• "We have such an high priest, who is set on the right hand of the throne of the Majesty in the heavens" — the Zohar teaches that the heavenly throne is the Sefirah of Binah, upon which the divine presence is seated. The right hand is Chesed, the infinite mercy. For the Tzaddik to sit at the right hand of this throne means He occupies the intersection of Understanding and Mercy — the precise point from which redemption flows (Zohar III:4a). This is not a chair; it is a cosmic function.
• "A minister of the sanctuary, and of the true tabernacle, which the Lord pitched, and not man" — the Zohar teaches that the earthly Mishkan (Tabernacle) was a physical replica of a spiritual original that exists in the world of Beriah (Creation). The "true tabernacle" is this supernal original, built by the Sefirot themselves (Zohar II:139b). Yeshua ministers in the original, of which every earthly temple was always a shadow.
• "If he were on earth, he should not be a priest" — the Zohar teaches that the earthly Levitical priesthood operates in Malkhut, bound by physical lineage and temporal limitation. The Tzaddik's priesthood operates in Atzilut (the world of Emanation), where the Sefirot themselves are the temple, the offerings, and the fire (Zohar III:67a). He could not be a Levitical priest because that system exists at a lower octave of the same truth He embodies at the source.
• "I will put my laws into their mind, and write them in their hearts" — the Zohar teaches that the Torah inscribed on tablets (luchot) was an externalization necessitated by the Fall. The original Torah was inscribed directly on the neshamah, and the new covenant is the restoration of this primal state (Zohar II:84a). The Zohar calls this "Torah of Atzilut" — divine law operating not through commandment but through the transformed nature of the soul itself.
• "Their sins and their iniquities will I remember no more" — the Zohar teaches that divine forgetting is not amnesia but annihilation of the record. When the Tzaddik's blood covers a sin, the accusation in the heavenly court is not merely overruled but erased from existence. The Zohar describes this as the angel of the accusing side searching for a record and finding nothing — the file has been consumed by the fire of Chesed (Zohar II:212a).
• Shabbat 88a records the Talmudic debate about whether Israel received the Torah under compulsion (the mountain held over them) or willingly, and the need for a later willing acceptance — the New Covenant's "I will put my laws into their minds and write them on their hearts" directly addresses this Talmudic anxiety: the external Torah written on stone is not abolished but internalized, the compulsion resolved into genuine desire.
• Yoma 86a teaches that complete repentance transforms the divine relationship — "I will be merciful toward their iniquities, and I will remember their sins no more" is the ultimate expression of the teshuvah-logic, the divine forgetting as the completion of the atonement arc that Yom Kippur annually rehearsed.

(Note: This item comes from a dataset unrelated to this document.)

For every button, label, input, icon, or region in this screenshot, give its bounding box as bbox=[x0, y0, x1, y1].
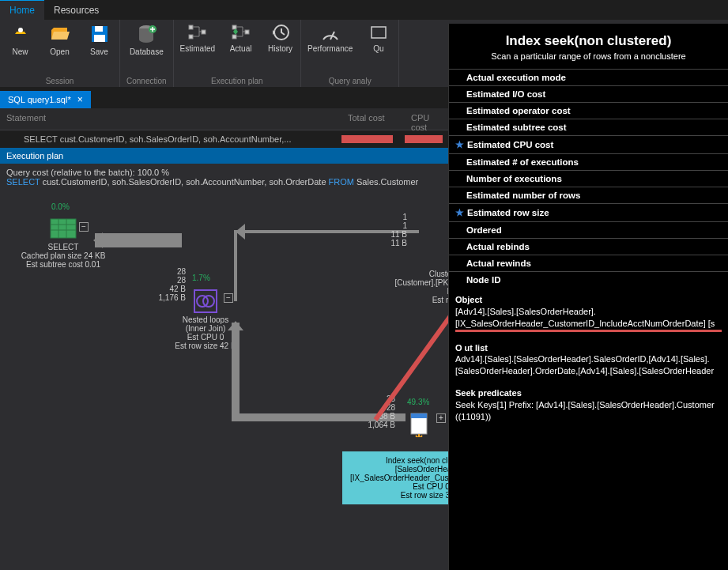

• Berakhot 17b records the prayer of Rabbi Yochanan ben Zakkai's circle: "may we merit to see the consolation of Zion" — "a minister in the holy places, in the true tent that the Lord set up, not man" locates the ultimate sanctuary not in a rebuilt Jerusalem structure but in the divine reality to which the earthly tent always pointed; the prayer for the consolation of Zion finds its answer in the one who ministers in the original.
• Rosh HaShanah 16b describes the heavenly books opened on Rosh HaShanah — the Mosaic covenant is "becoming obsolete and growing old" not because it was flawed but because it was always provisional, a copy of heavenly patterns rather than the pattern itself; Hebrews presents the heavenly court's books as the original of which Israel's earthly covenant was always a shadow.
• Avot 1:1 begins with the transmission from Moses — the New Covenant does not abolish the transmission chain but transforms its locus: from external law to internal formation, from institutional succession to the living Tzaddik writing the law directly on each node of the network.